(Stored data entries)

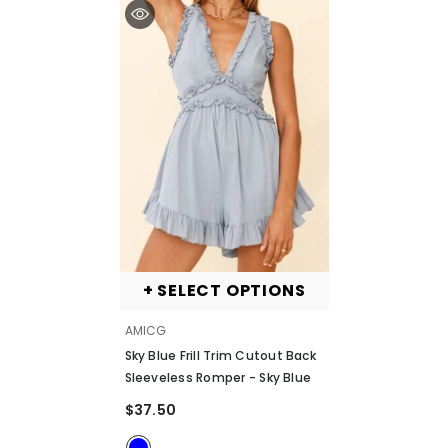
+ SELECT OPTIONS
VENDOR:
AMICG
Sky Blue Frill Trim Cutout Back
Sleeveless Romper
- Sky Blue
$37.50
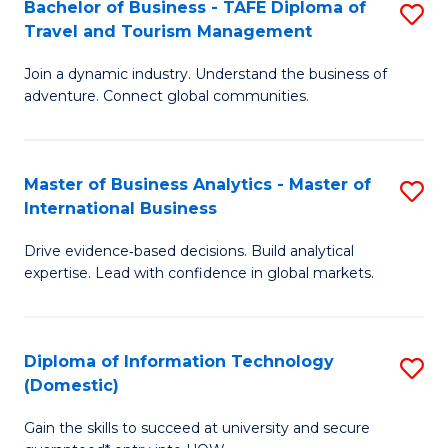
Bachelor of Business - TAFE Diploma of
S
M
to
Travel and Tourism Management
B
of
C
Join a dynamic industry. Understand the business of
of
B
Fa
adventure. Connect global communities.
B
An
-
to
Master of Business Analytics - Master of
S
T
C
International Business
M
D
Fa
Drive evidence‑based decisions. Build analytical
of
of
expertise. Lead with confidence in global markets.
B
Tr
An
a
Diploma of Information Technology
S
-
T
(Domestic)
D
M
M
Gain the skills to succeed at university and secure
of
of
to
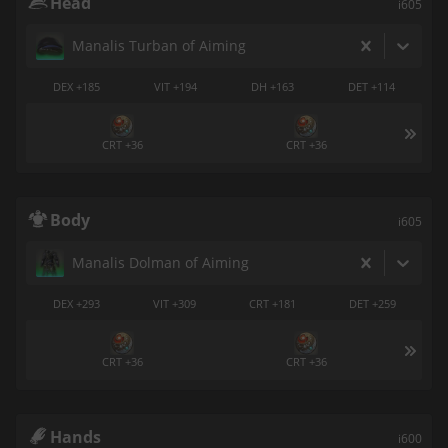
Head
i605
Manalis Turban of Aiming
DEX +185
VIT +194
DH +163
DET +114
CRT +36
CRT +36
Body
i605
Manalis Dolman of Aiming
DEX +293
VIT +309
CRT +181
DET +259
CRT +36
CRT +36
Hands
i600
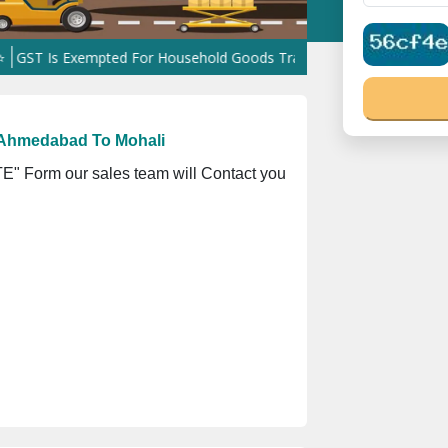
xempted For Household Goods Transportation Services
Shifting Ha
 Ahmedabad To Mohali
" Form our sales team will Contact you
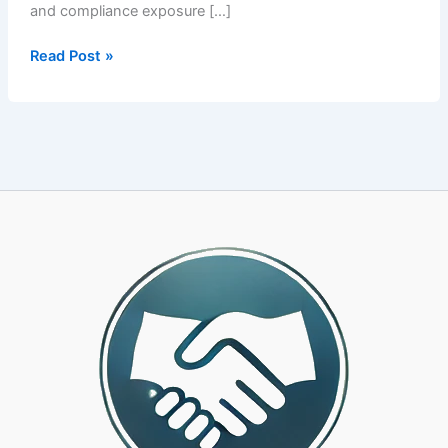
and compliance exposure […]
The
Read Post »
Ultimate
PEO
Integration
Guide
That
Saves
You
From
Hidden
Costs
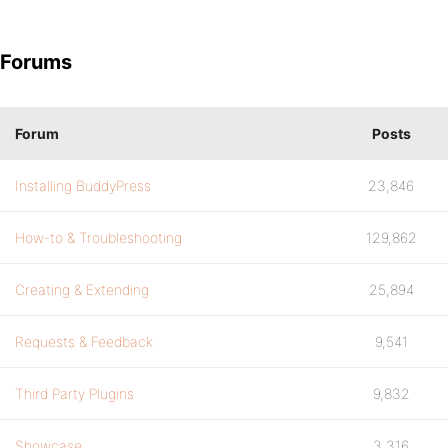
Forums
Forum
Posts
Installing BuddyPress
23,846
How-to & Troubleshooting
129,862
Creating & Extending
25,894
Requests & Feedback
9,541
Third Party Plugins
9,832
Showcase
3,316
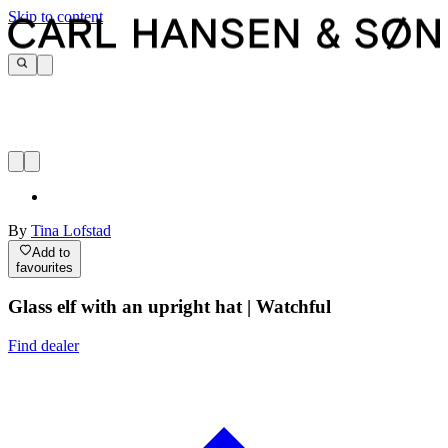
Skip to content
By
Tina Lofstad
Add to
favourites
Glass elf with an upright hat | Watchful
Find dealer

*TASK TO COMPLETE:* The answer must be an exact copy of the lines from the one containing "Ahmedabad To Mohali" through the last line of the records, with no pictures included.

*RESPONSE AREA:*
 Ahmedabad To Mohali
" Form our sales team will Contact you
and compliance exposure […]
The
Read Post »
Ultimate
PEO
Integration
Guide
That
Saves
You
From
Hidden
Costs
Forums
Forum
Posts
Installing BuddyPress
23,846
How-to & Troubleshooting
129,862
Creating & Extending
25,894
Requests & Feedback
9,541
Third Party Plugins
9,832
Showcase
3,316
Skip to content
By
Tina Lofstad
Add to
favourites
Glass elf with an upright hat | Watchful
Find dealer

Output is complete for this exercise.